**Exercise**
All records below should be repeated exactly, with the pictures left out.

**Provided records**
--- START ---

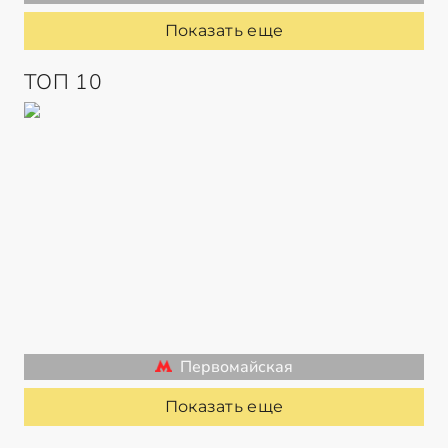
Показать еще
ТОП 10
Первомайская
Показать еще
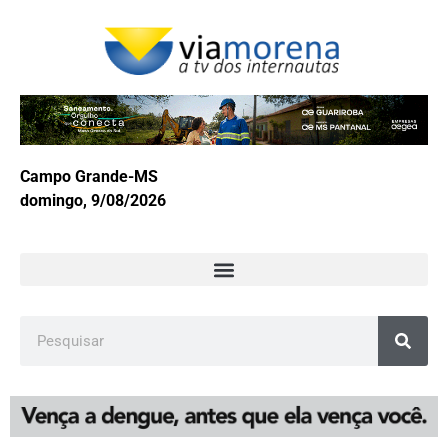
Campo Grande-MS
domingo, 9/08/2026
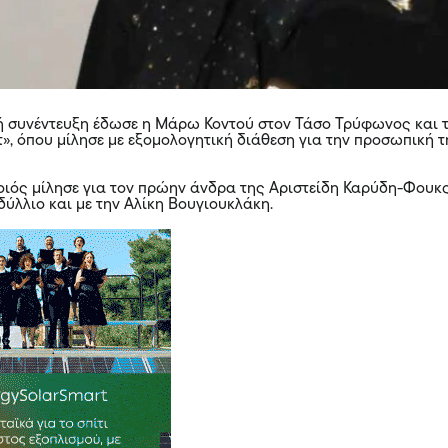
ή συνέντευξη έδωσε η Μάρω Κοντού στον Τάσο Τρύφωνος και 
τ», όπου μίλησε με εξομολογητική διάθεση για την προσωπική 
ιός μίλησε για τον πρώην άνδρα της Αριστείδη Καρύδη-Φουκς
ιδύλλιο και με την Αλίκη Βουγιουκλάκη.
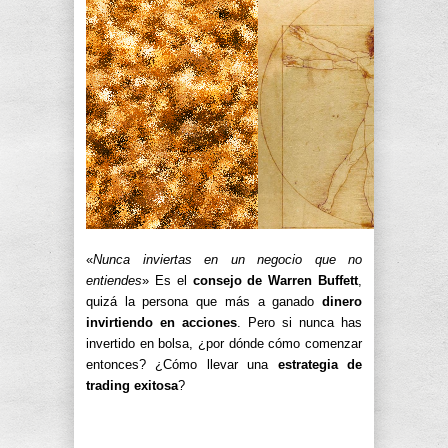
«
Nunca inviertas en un negocio que no
entiendes
» Es el
consejo de Warren Buffett
,
quizá la persona que más a ganado
dinero
invirtiendo en acciones
. Pero si nunca has
invertido en bolsa, ¿por dónde cómo comenzar
entonces? ¿Cómo llevar una
estrategia de
trading exitosa
?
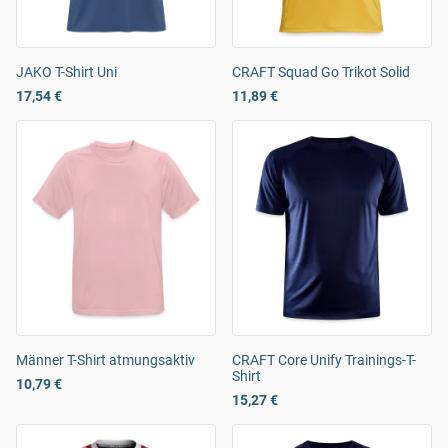
JAKO T-Shirt Uni
CRAFT Squad Go Trikot Solid
17,54 €
11,89 €
Männer T-Shirt atmungsaktiv
CRAFT Core Unify Trainings-T-
Shirt
10,79 €
15,27 €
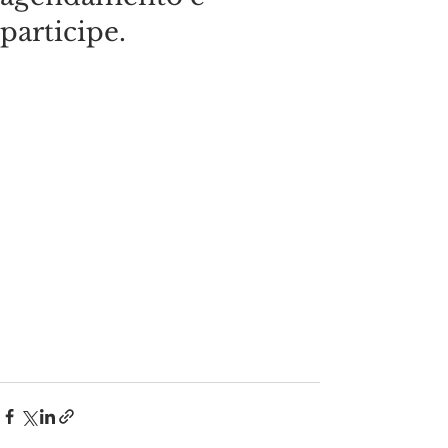
participe.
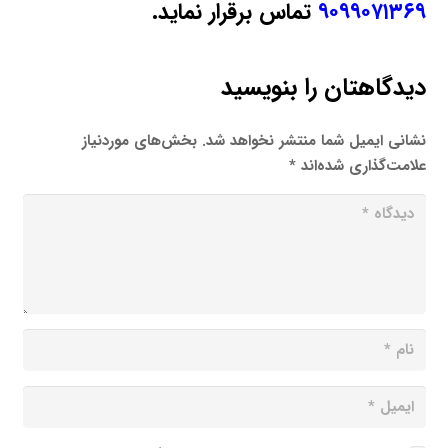
۹۰۹۹۰۷۱۳۶۹
تماس برقرار نماید.
دیدگاهتان را بنویسید
نشانی ایمیل شما منتشر نخواهد شد.
بخش‌های موردنیاز
علامت‌گذاری شده‌اند
*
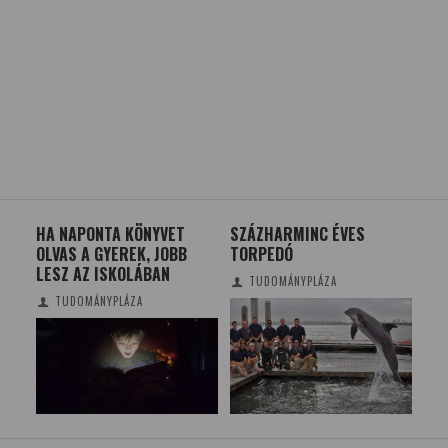
HA NAPONTA KÖNYVET
SZÁZHARMINC ÉVES
MIB
OLVAS A GYEREK, JOBB
TORPEDÓ
FE
LESZ AZ ISKOLÁBAN
HE
TUDOMÁNYPLÁZA
TUDOMÁNYPLÁZA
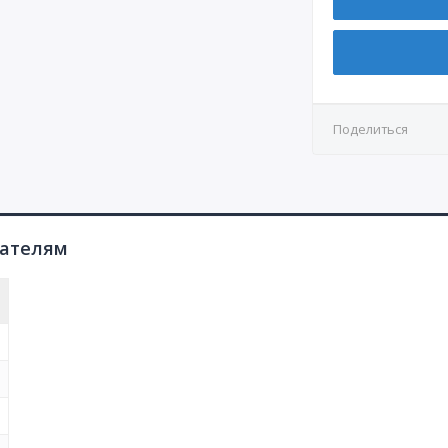
КР3
СР7
Д4.1
КР4
СР8
Д4.2
Д5
Поделиться
Д6
Д7.1
Д7.2
пателям
Д8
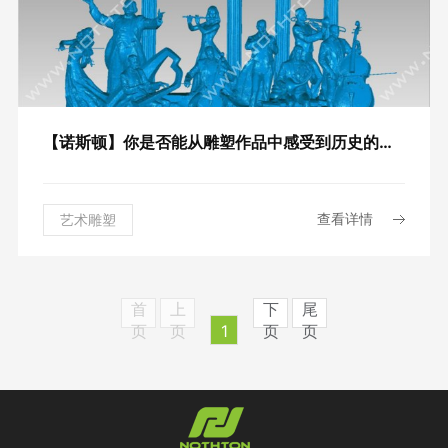
【诺斯顿】你是否能从雕塑作品中感受到历史的厚重感——大型群雕三维扫描案例
查看详情
艺术雕塑
1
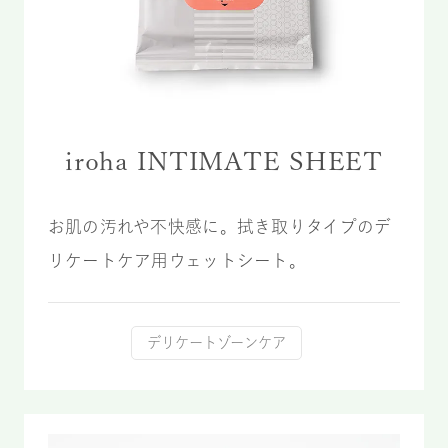
iroha INTIMATE SHEET
お肌の汚れや不快感に。拭き取りタイプのデ
リケートケア用ウェットシート。
デリケートゾーンケア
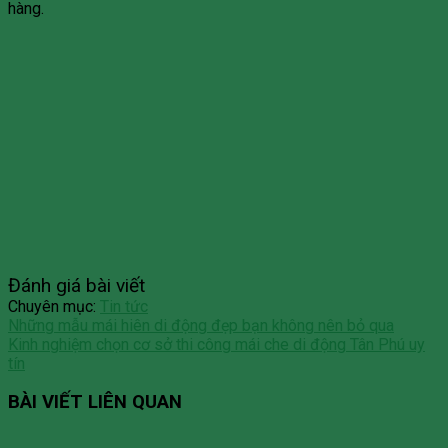
hàng.
Đánh giá bài viết
Chuyên mục:
Tin tức
Những mẫu mái hiên di động đẹp bạn không nên bỏ qua
Kinh nghiệm chọn cơ sở thi công mái che di động Tân Phú uy
tín
BÀI VIẾT LIÊN QUAN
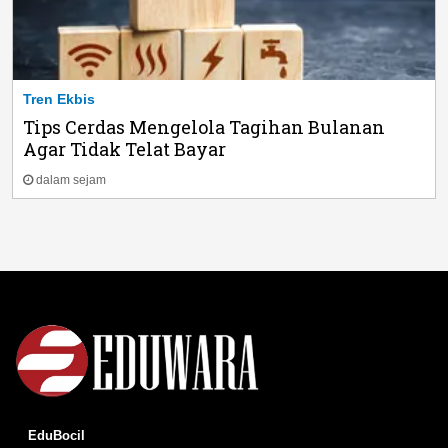
Tren Ekbis
Tips Cerdas Mengelola Tagihan Bulanan
Agar Tidak Telat Bayar
dalam sejam
EduBocil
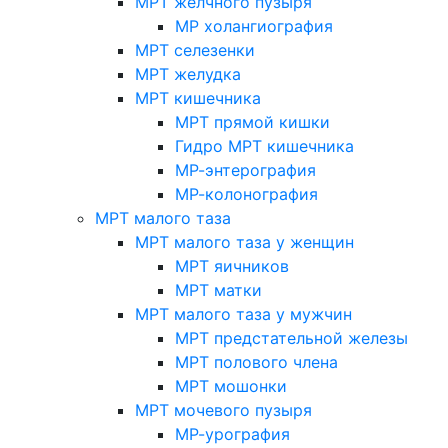
МРТ желчного пузыря
МР холангиография
МРТ селезенки
МРТ желудка
МРТ кишечника
МРТ прямой кишки
Гидро МРТ кишечника
МР-энтерография
МР-колонография
МРТ малого таза
МРТ малого таза у женщин
МРТ яичников
МРТ матки
МРТ малого таза у мужчин
МРТ предстательной железы
МРТ полового члена
МРТ мошонки
МРТ мочевого пузыря
МР-урография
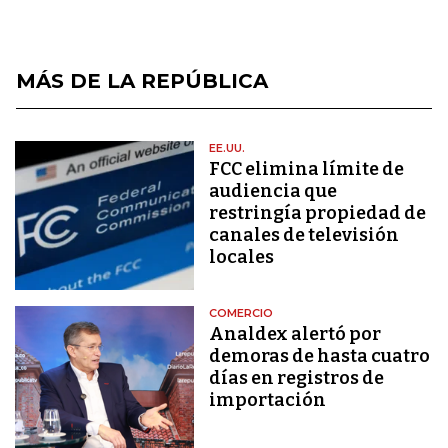
MÁS DE LA REPÚBLICA
EE.UU.
FCC elimina límite de
audiencia que
restringía propiedad de
canales de televisión
locales
COMERCIO
Analdex alertó por
demoras de hasta cuatro
días en registros de
importación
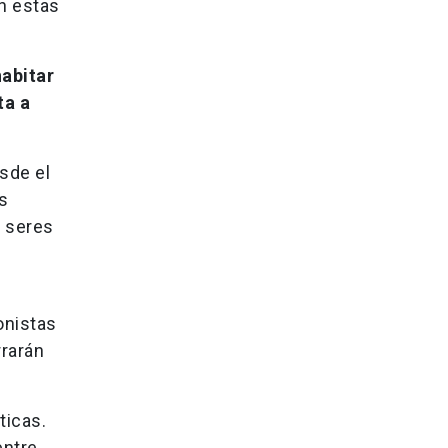
n estas
habitar
ta a
sde el
s
 seres
onistas
rrarán
ticas.
entre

--- END ---

**Exercise result**
Показать еще
ТОП 10
Первомайская
Показать еще
Campo Grande-MS
domingo, 9/08/2026
ή συνέντευξη έδωσε η Μάρω Κοντού στον Τάσο Τρύφωνος και 
τ», όπου μίλησε με εξομολογητική διάθεση για την προσωπική 
ιός μίλησε για τον πρώην άνδρα της Αριστείδη Καρύδη-Φουκς
ιδύλλιο και με την Αλίκη Βουγιουκλάκη.
«
Nunca inviertas en un negocio que no
entiendes
» Es el
consejo de Warren Buffett
,
quizá la persona que más a ganado
dinero
invirtiendo en acciones
. Pero si nunca has
invertido en bolsa, ¿por dónde cómo comenzar
entonces? ¿Cómo llevar una
estrategia de
trading exitosa
?
JAKO T-Shirt Uni
CRAFT Squad Go Trikot Solid
17,54 €
11,89 €
Männer T-Shirt atmungsaktiv
CRAFT Core Unify Trainings-T-
Shirt
10,79 €
15,27 €
participe.
۹۰۹۹۰۷۱۳۶۹
تماس برقرار نماید.
دیدگاهتان را بنویسید
نشانی ایمیل شما منتشر نخواهد شد.
بخش‌های موردنیاز
علامت‌گذاری شده‌اند
*
HA NAPONTA KÖNYVET
SZÁZHARMINC ÉVES
MIB
OLVAS A GYEREK, JOBB
TORPEDÓ
FE
LESZ AZ ISKOLÁBAN
HE
TUDOMÁNYPLÁZA
TUDOMÁNYPLÁZA
КР3
СР7
Д4.1
КР4
СР8
Д4.2
Д5
Поделиться
Д6
Д7.1
Д7.2
пателям
Д8
【诺斯顿】你是否能从雕塑作品中感受到历史的厚重感——大型群雕三维扫描案例
查看详情
艺术雕塑
1
iroha INTIMATE SHEET
お肌の汚れや不快感に。拭き取りタイプのデ
リケートケア用ウェットシート。
デリケートゾーンケア
hàng.
Đánh giá bài viết
Chuyên mục:
Tin tức
Những mẫu mái hiên di động đẹp bạn không nên bỏ qua
Kinh nghiệm chọn cơ sở thi công mái che di động Tân Phú uy
tín
BÀI VIẾT LIÊN QUAN
Tren Ekbis
Tips Cerdas Mengelola Tagihan Bulanan
Agar Tidak Telat Bayar
dalam sejam
EduBocil
МРТ желчного пузыря
МР холангиография
МРТ селезенки
МРТ желудка
МРТ кишечника
МРТ прямой кишки
Гидро МРТ кишечника
МР-энтерография
МР-колонография
МРТ малого таза
МРТ малого таза у женщин
МРТ яичников
МРТ матки
МРТ малого таза у мужчин
МРТ предстательной железы
МРТ полового члена
МРТ мошонки
МРТ мочевого пузыря
МР-урография
MÁS DE LA REPÚBLICA
EE.UU.
FCC elimina límite de
audiencia que
restringía propiedad de
canales de televisión
locales
COMERCIO
Analdex alertó por
demoras de hasta cuatro
días en registros de
importación
n estas
habitar
ta a
sde el
s
 seres
onistas
rrarán
ticas.
entre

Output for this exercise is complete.